### Assignment:
Set down every record below exactly as it stands, leaving out the pictures.

### Records to process:
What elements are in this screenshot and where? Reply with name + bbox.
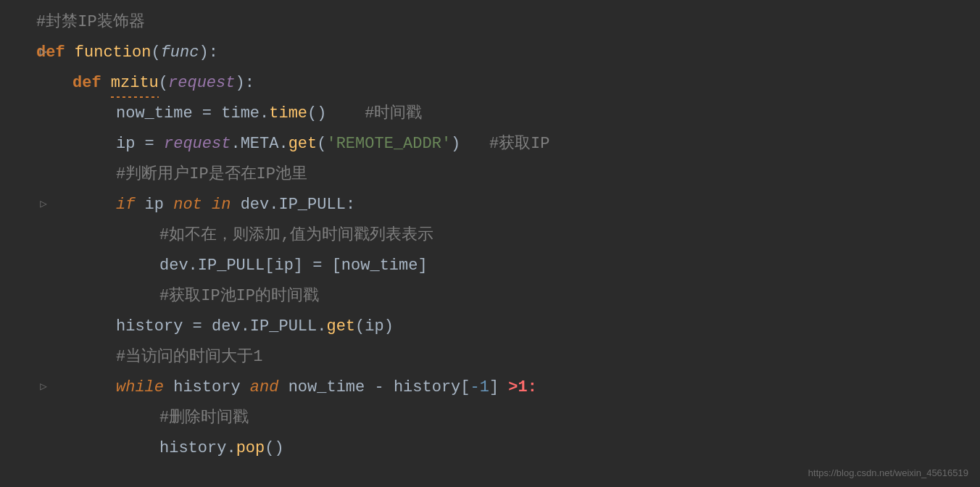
line-def-mzitu: def mzitu(request): bbox=[29, 68, 980, 99]
dot-7: . bbox=[317, 314, 326, 339]
keyword-not: not bbox=[173, 192, 202, 217]
comment-timestamp: #时间戳 bbox=[326, 101, 422, 126]
paren-open-2: ( bbox=[159, 70, 168, 96]
op-space bbox=[499, 375, 508, 400]
var-dev-ip-pull: dev bbox=[241, 192, 270, 217]
line-comment-delete: #删除时间戳 bbox=[29, 403, 980, 433]
keyword-and: and bbox=[250, 375, 279, 400]
op-assign-4: = bbox=[183, 314, 212, 339]
squiggle-mzitu: mzitu bbox=[111, 70, 159, 96]
keyword-while: while bbox=[116, 375, 164, 400]
keyword-in: in bbox=[212, 192, 231, 217]
arrow-icon-1: ▷ bbox=[40, 43, 47, 62]
line-comment-when: #当访问的时间大于1 bbox=[29, 342, 980, 372]
paren-pop: () bbox=[265, 436, 283, 461]
var-ip-2: ip bbox=[145, 192, 164, 217]
comment-get-ip: #获取IP bbox=[460, 131, 549, 157]
var-time: time bbox=[221, 101, 259, 126]
dot-1: . bbox=[259, 101, 269, 126]
code-editor: #封禁IP装饰器 ▷ def function(func): def mzitu… bbox=[0, 0, 980, 471]
var-ip-3: ip bbox=[274, 253, 293, 278]
call-get: get bbox=[288, 131, 317, 157]
keyword-if: if bbox=[116, 192, 135, 217]
op-assign-3: = bbox=[303, 253, 332, 278]
bracket-close-1: ] bbox=[294, 253, 303, 278]
func-name-function: function bbox=[75, 40, 151, 65]
var-history-3: history bbox=[394, 375, 460, 400]
gutter-1: ▷ bbox=[29, 43, 58, 62]
op-minus: - bbox=[365, 375, 394, 400]
line-def-function: ▷ def function(func): bbox=[29, 38, 980, 68]
var-ip-pull-3: IP_PULL bbox=[250, 314, 317, 339]
line-history-pop: history.pop() bbox=[29, 433, 980, 464]
line-title: #封禁IP装饰器 bbox=[29, 7, 980, 38]
dot-2: . bbox=[231, 131, 240, 157]
line-comment-get-ip: #获取IP池IP的时间戳 bbox=[29, 281, 980, 312]
var-history-1: history bbox=[116, 314, 183, 339]
line-comment-judge: #判断用户IP是否在IP池里 bbox=[29, 159, 980, 190]
paren-open-3: ( bbox=[317, 131, 326, 157]
func-name-mzitu: mzitu bbox=[111, 74, 159, 92]
dot-8: . bbox=[226, 436, 236, 461]
bracket-open-3: [ bbox=[460, 375, 470, 400]
arrow-icon-12: ▷ bbox=[40, 378, 47, 397]
line-now-time: now_time = time.time() #时间戳 bbox=[29, 99, 980, 129]
param-request: request bbox=[168, 70, 235, 96]
dot-4: . bbox=[269, 192, 278, 217]
line-ip: ip = request.META.get('REMOTE_ADDR') #获取… bbox=[29, 129, 980, 159]
num-minus1: -1 bbox=[470, 375, 489, 400]
call-pop: pop bbox=[236, 436, 265, 461]
comment-get-ip-time: #获取IP池IP的时间戳 bbox=[159, 283, 319, 309]
paren-history-close: ) bbox=[384, 314, 394, 339]
paren-close-3: ) bbox=[451, 131, 460, 157]
paren-time: () bbox=[307, 101, 326, 126]
comment-judge-ip: #判断用户IP是否在IP池里 bbox=[116, 162, 307, 187]
var-ip-pull-2: IP_PULL bbox=[198, 253, 265, 278]
dot-3: . bbox=[278, 131, 288, 157]
paren-close-2: ): bbox=[235, 70, 254, 96]
var-now-time-2: now_time bbox=[341, 253, 418, 278]
var-history-4: history bbox=[159, 436, 226, 461]
var-ip-4: ip bbox=[365, 314, 383, 339]
var-dev-3: dev bbox=[212, 314, 241, 339]
call-time: time bbox=[269, 101, 307, 126]
var-ip-1: ip bbox=[116, 131, 135, 157]
comment-when-gt1: #当访问的时间大于1 bbox=[116, 344, 262, 370]
paren-history: ( bbox=[355, 314, 365, 339]
bracket-close-3: ] bbox=[489, 375, 499, 400]
var-request-obj: request bbox=[164, 131, 231, 157]
op-assign-1: = bbox=[193, 101, 222, 126]
bracket-open-1: [ bbox=[265, 253, 274, 278]
var-now-time: now_time bbox=[116, 101, 193, 126]
op-gt1: >1: bbox=[508, 375, 537, 400]
gutter-6: ▷ bbox=[29, 196, 58, 215]
var-meta: META bbox=[241, 131, 279, 157]
comment-delete-ts: #删除时间戳 bbox=[159, 405, 249, 430]
str-remote-addr: 'REMOTE_ADDR' bbox=[326, 131, 451, 157]
gutter-12: ▷ bbox=[29, 378, 58, 397]
paren-close-1: ): bbox=[199, 40, 217, 65]
param-func: func bbox=[161, 40, 199, 65]
var-dev-2: dev bbox=[159, 253, 188, 278]
line-history: history = dev.IP_PULL.get(ip) bbox=[29, 312, 980, 342]
bracket-close-2: ] bbox=[418, 253, 427, 278]
line-dev-assign: dev.IP_PULL[ip] = [now_time] bbox=[29, 251, 980, 281]
arrow-icon-6: ▷ bbox=[40, 196, 47, 215]
colon-1: : bbox=[346, 192, 355, 217]
watermark: https://blog.csdn.net/weixin_45616519 bbox=[808, 466, 968, 481]
var-history-2: history bbox=[173, 375, 240, 400]
keyword-def-2: def bbox=[72, 70, 101, 96]
call-get-2: get bbox=[326, 314, 355, 339]
line-while: ▷ while history and now_time - history[-… bbox=[29, 372, 980, 403]
op-assign-2: = bbox=[135, 131, 164, 157]
dot-6: . bbox=[241, 314, 250, 339]
comment-add-desc: #如不在，则添加,值为时间戳列表表示 bbox=[159, 222, 433, 248]
line-if: ▷ if ip not in dev.IP_PULL: bbox=[29, 190, 980, 220]
var-now-time-3: now_time bbox=[288, 375, 365, 400]
var-ip-pull-1: IP_PULL bbox=[278, 192, 345, 217]
line-comment-add: #如不在，则添加,值为时间戳列表表示 bbox=[29, 220, 980, 251]
paren-open-1: ( bbox=[151, 40, 160, 65]
title-comment: #封禁IP装饰器 bbox=[36, 9, 145, 35]
dot-5: . bbox=[188, 253, 198, 278]
bracket-open-2: [ bbox=[332, 253, 341, 278]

### Output of the task:
What elements are in this screenshot and where? Reply with name + bbox.
line-def-mzitu: def mzitu(request): bbox=[29, 68, 980, 99]
dot-7: . bbox=[317, 314, 326, 339]
keyword-not: not bbox=[173, 192, 202, 217]
comment-timestamp: #时间戳 bbox=[326, 101, 422, 126]
paren-open-2: ( bbox=[159, 70, 168, 96]
op-space bbox=[499, 375, 508, 400]
var-dev-ip-pull: dev bbox=[241, 192, 270, 217]
line-comment-delete: #删除时间戳 bbox=[29, 403, 980, 433]
keyword-and: and bbox=[250, 375, 279, 400]
op-assign-4: = bbox=[183, 314, 212, 339]
squiggle-mzitu: mzitu bbox=[111, 70, 159, 96]
keyword-while: while bbox=[116, 375, 164, 400]
keyword-in: in bbox=[212, 192, 231, 217]
arrow-icon-1: ▷ bbox=[40, 43, 47, 62]
line-comment-when: #当访问的时间大于1 bbox=[29, 342, 980, 372]
paren-pop: () bbox=[265, 436, 283, 461]
var-ip-2: ip bbox=[145, 192, 164, 217]
comment-get-ip: #获取IP bbox=[460, 131, 549, 157]
var-time: time bbox=[221, 101, 259, 126]
dot-1: . bbox=[259, 101, 269, 126]
code-editor: #封禁IP装饰器 ▷ def function(func): def mzitu… bbox=[0, 0, 980, 471]
var-ip-3: ip bbox=[274, 253, 293, 278]
call-get: get bbox=[288, 131, 317, 157]
keyword-if: if bbox=[116, 192, 135, 217]
op-assign-3: = bbox=[303, 253, 332, 278]
bracket-close-1: ] bbox=[294, 253, 303, 278]
func-name-function: function bbox=[75, 40, 151, 65]
var-history-3: history bbox=[394, 375, 460, 400]
gutter-1: ▷ bbox=[29, 43, 58, 62]
op-minus: - bbox=[365, 375, 394, 400]
line-def-function: ▷ def function(func): bbox=[29, 38, 980, 68]
var-ip-pull-3: IP_PULL bbox=[250, 314, 317, 339]
line-history-pop: history.pop() bbox=[29, 433, 980, 464]
line-title: #封禁IP装饰器 bbox=[29, 7, 980, 38]
dot-2: . bbox=[231, 131, 240, 157]
line-comment-get-ip: #获取IP池IP的时间戳 bbox=[29, 281, 980, 312]
var-history-1: history bbox=[116, 314, 183, 339]
line-comment-judge: #判断用户IP是否在IP池里 bbox=[29, 159, 980, 190]
paren-open-3: ( bbox=[317, 131, 326, 157]
func-name-mzitu: mzitu bbox=[111, 74, 159, 92]
dot-8: . bbox=[226, 436, 236, 461]
bracket-open-3: [ bbox=[460, 375, 470, 400]
arrow-icon-12: ▷ bbox=[40, 378, 47, 397]
line-now-time: now_time = time.time() #时间戳 bbox=[29, 99, 980, 129]
param-request: request bbox=[168, 70, 235, 96]
dot-4: . bbox=[269, 192, 278, 217]
line-ip: ip = request.META.get('REMOTE_ADDR') #获取… bbox=[29, 129, 980, 159]
num-minus1: -1 bbox=[470, 375, 489, 400]
call-pop: pop bbox=[236, 436, 265, 461]
comment-get-ip-time: #获取IP池IP的时间戳 bbox=[159, 283, 319, 309]
paren-history-close: ) bbox=[384, 314, 394, 339]
paren-close-3: ) bbox=[451, 131, 460, 157]
paren-time: () bbox=[307, 101, 326, 126]
comment-judge-ip: #判断用户IP是否在IP池里 bbox=[116, 162, 307, 187]
var-ip-pull-2: IP_PULL bbox=[198, 253, 265, 278]
dot-3: . bbox=[278, 131, 288, 157]
paren-close-2: ): bbox=[235, 70, 254, 96]
var-now-time-2: now_time bbox=[341, 253, 418, 278]
var-history-4: history bbox=[159, 436, 226, 461]
var-ip-4: ip bbox=[365, 314, 383, 339]
var-dev-3: dev bbox=[212, 314, 241, 339]
call-time: time bbox=[269, 101, 307, 126]
var-ip-1: ip bbox=[116, 131, 135, 157]
comment-when-gt1: #当访问的时间大于1 bbox=[116, 344, 262, 370]
paren-history: ( bbox=[355, 314, 365, 339]
bracket-close-3: ] bbox=[489, 375, 499, 400]
var-request-obj: request bbox=[164, 131, 231, 157]
op-assign-1: = bbox=[193, 101, 222, 126]
bracket-open-1: [ bbox=[265, 253, 274, 278]
var-now-time: now_time bbox=[116, 101, 193, 126]
op-gt1: >1: bbox=[508, 375, 537, 400]
gutter-6: ▷ bbox=[29, 196, 58, 215]
var-meta: META bbox=[241, 131, 279, 157]
comment-delete-ts: #删除时间戳 bbox=[159, 405, 249, 430]
str-remote-addr: 'REMOTE_ADDR' bbox=[326, 131, 451, 157]
gutter-12: ▷ bbox=[29, 378, 58, 397]
paren-close-1: ): bbox=[199, 40, 217, 65]
param-func: func bbox=[161, 40, 199, 65]
var-dev-2: dev bbox=[159, 253, 188, 278]
line-history: history = dev.IP_PULL.get(ip) bbox=[29, 312, 980, 342]
bracket-close-2: ] bbox=[418, 253, 427, 278]
line-dev-assign: dev.IP_PULL[ip] = [now_time] bbox=[29, 251, 980, 281]
arrow-icon-6: ▷ bbox=[40, 196, 47, 215]
colon-1: : bbox=[346, 192, 355, 217]
watermark: https://blog.csdn.net/weixin_45616519 bbox=[808, 466, 968, 481]
var-history-2: history bbox=[173, 375, 240, 400]
keyword-def-2: def bbox=[72, 70, 101, 96]
call-get-2: get bbox=[326, 314, 355, 339]
line-while: ▷ while history and now_time - history[-… bbox=[29, 372, 980, 403]
op-assign-2: = bbox=[135, 131, 164, 157]
dot-6: . bbox=[241, 314, 250, 339]
comment-add-desc: #如不在，则添加,值为时间戳列表表示 bbox=[159, 222, 433, 248]
line-if: ▷ if ip not in dev.IP_PULL: bbox=[29, 190, 980, 220]
var-now-time-3: now_time bbox=[288, 375, 365, 400]
var-ip-pull-1: IP_PULL bbox=[278, 192, 345, 217]
line-comment-add: #如不在，则添加,值为时间戳列表表示 bbox=[29, 220, 980, 251]
paren-open-1: ( bbox=[151, 40, 160, 65]
title-comment: #封禁IP装饰器 bbox=[36, 9, 145, 35]
dot-5: . bbox=[188, 253, 198, 278]
bracket-open-2: [ bbox=[332, 253, 341, 278]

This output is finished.